Place Matters

Health is more than just healthcare. It also has to do with where we live, work, learn, worship, play, and grow. In other words, our health is affected by place. And in a given place, we have choices. The choices we have affect the choices we make. As we look at Cleveland's neighborhoods, it's clear that we have a lot of existing assets to be thankful for. But there is still much work to be done in creating equitable access to resources and opportunities so all of Cleveland's residents can lead healthy lives.

What do our Cleveland neighborhoods look like?

We can learn a lot from Cleveland census information.

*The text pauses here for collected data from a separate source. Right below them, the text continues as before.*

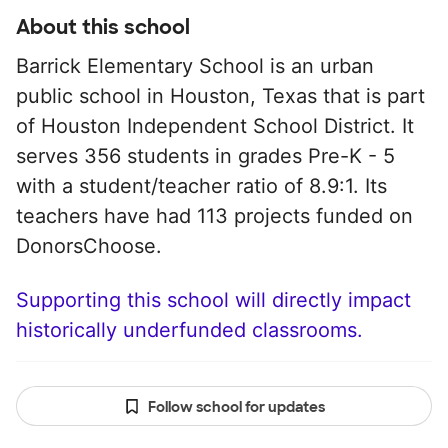
About this school
Barrick Elementary School is an urban
public school in Houston, Texas that is part
of Houston Independent School District. It
serves 356 students in grades Pre-K - 5
with a student/teacher ratio of 8.9:1. Its
teachers have had 113 projects funded on
DonorsChoose.
Supporting this school will directly impact
historically underfunded classrooms.
Follow school for updates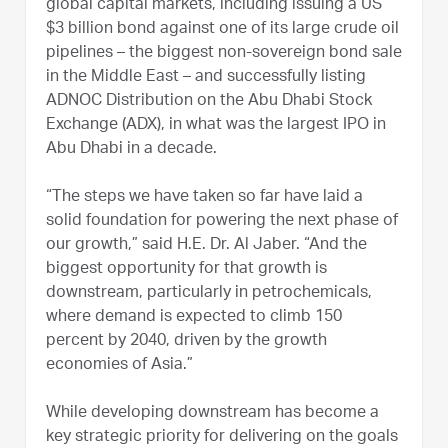
global capital markets, including issuing a US
$3 billion bond against one of its large crude oil
pipelines – the biggest non-sovereign bond sale
in the Middle East – and successfully listing
ADNOC Distribution on the Abu Dhabi Stock
Exchange (ADX), in what was the largest IPO in
Abu Dhabi in a decade.
“The steps we have taken so far have laid a
solid foundation for powering the next phase of
our growth,” said H.E. Dr. Al Jaber. “And the
biggest opportunity for that growth is
downstream, particularly in petrochemicals,
where demand is expected to climb 150
percent by 2040, driven by the growth
economies of Asia.”
While developing downstream has become a
key strategic priority for delivering on the goals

The City Planning Commission provides Census information for the City of Cleveland. With data obtained from the U.S. Census Bureau, the Cleveland City Planning Commission re-organizes the data into 36 neighborhood areas. Click here to find out information about the people that make up your neighborhood and how it has changed over time. Click here to view fact sheets broken down by neighborhood.

We can learn a lot by looking at existing community assets.

In blending the work of the Active Living Committee with City Planning Commission ward maps, we've developed this "HEAL map" info-graphic below so you can see healthy eating and active living resources in your community. The maps include community gardens, recreation centers, parks, bikeways, schools, YMCAs, Boys and Girls Clubs, libraries, retail food establishments, and more. The maps also show the races and ethnicities that make up your neighborhoods.

Please note: If you click on a map for a given ward, you will need to download it and view it at 100% to appreciate the detailed information contained in the map.

What can we do to create healthy neighborhoods?

We must be thoughtful in our "place-making."

By way of example, the Cleveland City Planning Commission uses a tool called a Health Impact Assessment (HIA) "to investigate and recommend approaches to neighborhood planning and development that enable healthier and more active living." These assessments involve the input of community members who, with the rest of a project team, identify health needs in their communities and how those health needs can be addressed through the way their communities are designed.